The day may not be too far off when a Chinese aircraft carrier makes
routine pit stops at cities along the Indian Ocean littoral.
China’s naval presence in the Indian Ocean began in earnest in 2006,
when Chinese vessels joined the international task force aimed at
curbing Somali piracy in the Gulf of Aden and securing pivotal global
shipping routes. Much of China’s booming economy is fueled by oil
shipped from the Persian Gulf, through the Indian Ocean, and Beijing
policymakers see the necessity of securing sea-lanes and access beyond
the Strait of Malacca. It’s a typically realist posture, one which can
be gleaned from the first ever Chinese “Blue Book”
on India — a semiofficial policy document — published this month. It
says New Delhi is preparing for the eventuality of a “two-front war”
with China and Pakistan and notes the developing strength of India’s
blue-water navy. It warns, as the Chinese often do, of the inherent instabilities of India’s democracy, which could lead to further tensions.
Many Indian strategists do seem to accept now that China’s widening
naval scope is a natural consequence of its growing global presence; its
expanding operations are that of any budding power seeking to safeguard
far-flung economic interests. “There’s a maturation of Indian thought
on the string of pearls,” says Jeff Smith, an expert on Sino-Indian
relations at the American Foreign Policy Council in Washington. “Many
recognize now that these are genuine [Chinese] commercial interests. The
biggest reason India is also looking seaward is its own growth.”

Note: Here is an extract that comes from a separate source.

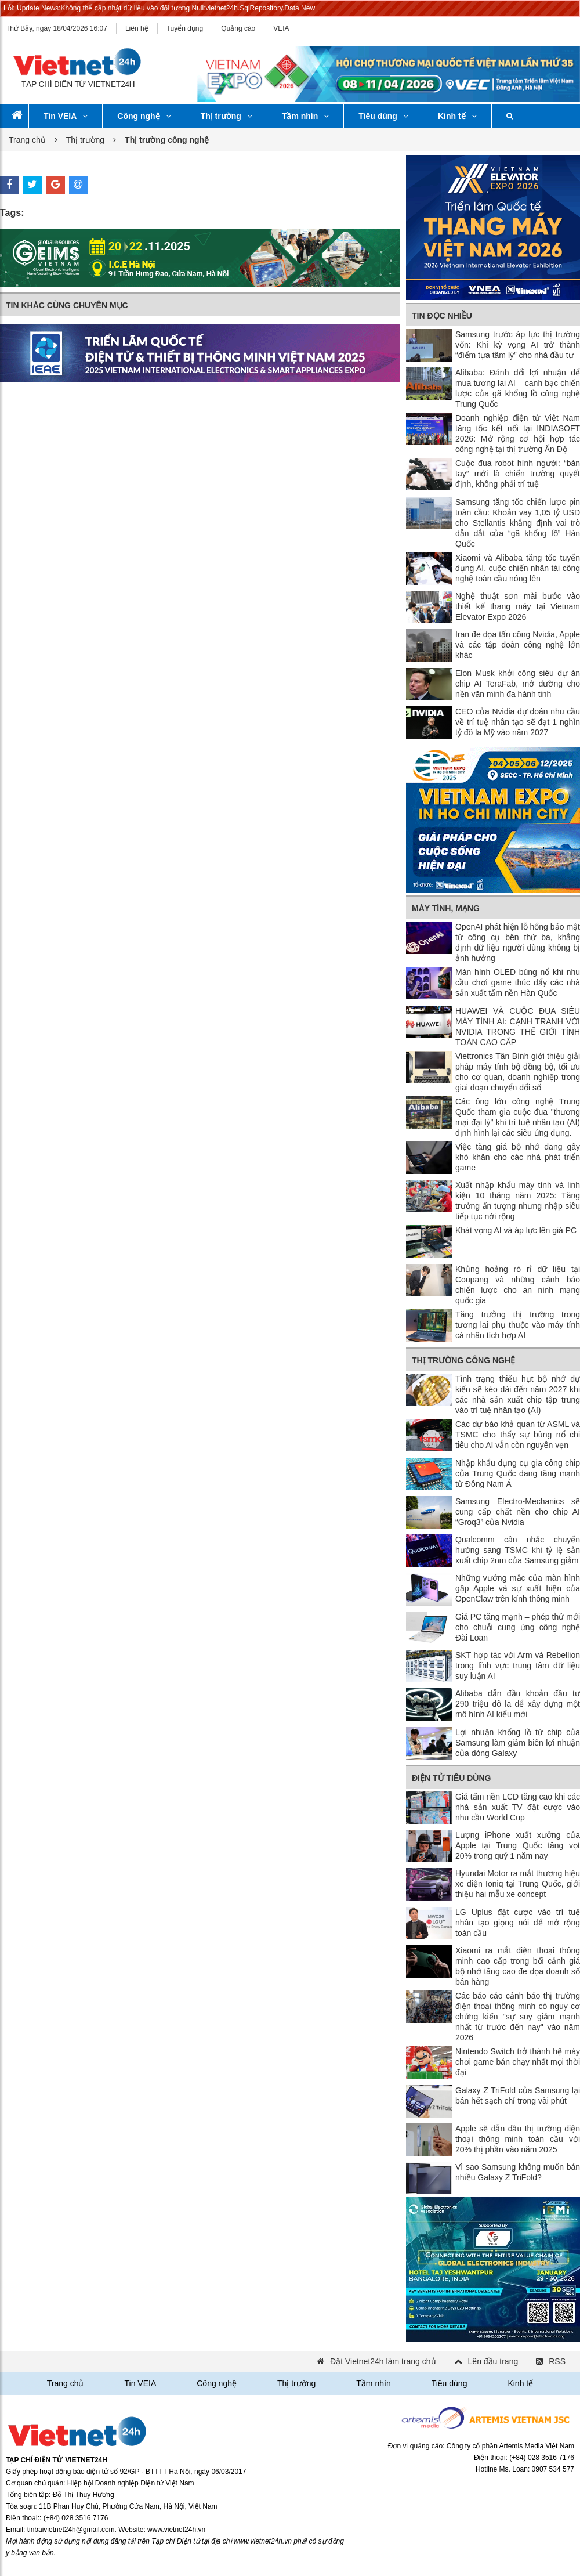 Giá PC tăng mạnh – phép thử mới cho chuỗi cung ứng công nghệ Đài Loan (517, 1627)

But the parallel rise of China and India is still taking the world
into uncharted waters. Theorists and analysts squint back at the era of
Great Game rivalries, pointing to the now in-vogue writings of Alfred
Thayer Mahan, a 19th century American naval officer and geostrategist
who has become popular in both New Delhi and Beijing.
Mahan championed the need for a state to protect its merchant fleets
with robust naval power — the blueprint for global domination used by
the British Empire and later the U.S. But if China and India follow that
same path, they’ll surely bump up against each other. Away from China’s
expansion into the Indian Ocean, India has caused alarm in Beijing by
stepping up its economic interests in the South China Sea and military
ties with Vietnam, the main rival claimant to a body of water Beijing
considers its sovereign territory. “Neither [India nor China] is really
capable yet of operating in each other’s backyards,” says Smith. But the
current course of action suggests further tensions may lie ahead.
In Samudra Manthan: Sino-Indian Rivalry in the Indo-Pacific,
a book published in late 2012 by the Carnegie Endowment for
International Peace, veteran Indian geopolitical analyst C. Raja Mohan
deploys a parable from ancient Hindu mythology to explain the current
strategic conundrum between China and India. Rival gods and demons churn
the oceans in search of heavenly ambrosia, but the process yields
poison. It takes the subtle interventions of the Lord Vishnu to first
deal with the poison and then help manage the discovery of ambrosia.
In Raja Mohan’s metaphor, Vishnu ought to be interpreted as the U.S.,
still the dominant power in both the Indian and Pacific Oceans. But it
remains unclear to what extent Washington, burdened with shrinking
defense budgets and complex relationships with both China and India,
could or would want to smooth out the hard edges of Sino-Indian
competition. It’s certain that such a role would be unwelcome not just
in Beijing, but also New Delhi, where policymakers have no desire to be
drawn into the orbit of a Western superpower. And American ambivalence
was on display last month as well. “Through the whole border dispute,
there was not one word mentioned out of Washington,” says Smith. It’ll
be up to Indian and Chinese politicos to make sure the geopolitical
churn of the Indian Ocean doesn’t become poisonous.